Review: The Countess

Reviewed by Jen

Christianna got a bum-deal when she married Dicky. He made promises of love and devotion, but on the day they got married, he dropped his facade of a white knight. And in the year since, he has been unloving and cruel. He insults her at every turn; has cut her off from society and those she loves. And there is nothing she can do about it.  Until fortune smiles on Chrissy and Dickie drops dead.

It seems Chrissy’s father has some gambling debts he can’t pay off. So she and her sisters Lisa and Suzette hatch a plan to marry Suzette off to get ahold of her dowry. They plan to hide Dicky’s death just long enough to introduce Suzette to society before the family has to go into mourning.  What no one expects is for Dicky to come back from the dead.  Well, not exactly that.

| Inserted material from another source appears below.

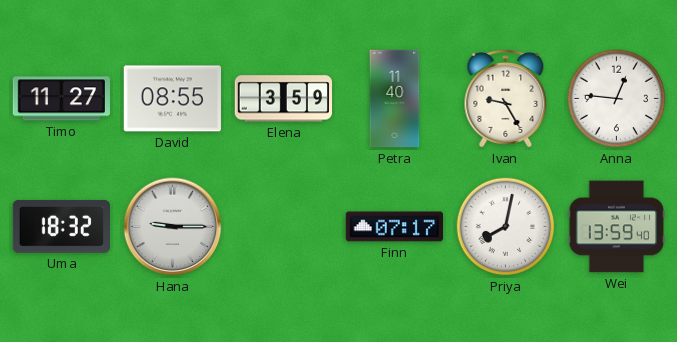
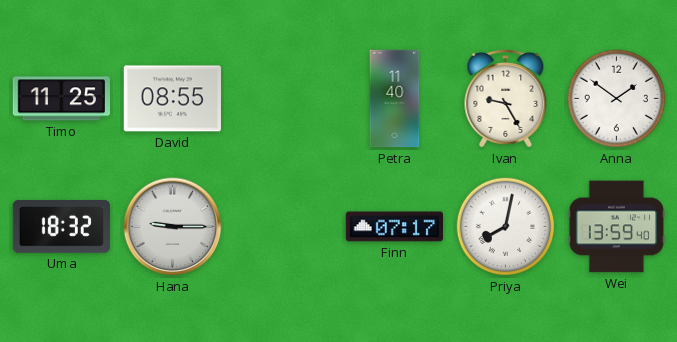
Timo: 11:27 -> 11:25
Elena: 3:59 -> none
Anna: 12:46 -> 1:51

Dicky’s name is really George and (up until his death) he has been impersonating his twin brother Richard, who he had thought was dead. Now Richard is back to reclaim his identity and expose his brother. But Dicky/George’s death complicates his plan. So does the existence of Chrissy. She is Richard’s wife on paper and he eventually begins to consider the idea of sliding back into the life his brother has been living, with Chrissy at his side. Of course there are other issues to deal with, like Dicky/George’s murderer and a blackmail scheme, but that’s what makes it all interesting.

The first half of this book had me laughing out loud in parts. I kept telling myself that it was Historical Romance meets Weekend at Bernie’s. There were some very funny moments dealing with the handling of George’s dead body.  There were also some really steamy parts, which were pretty hot.  The romance was sweet and the groundwork was laid well for the sequel featuring Suzette. It’s not deep or historically accurate, but it clearly isn’t meant to be. It’s simply a fun and easy read… good for a little escapism and a surprising number of laughs. 4 stars.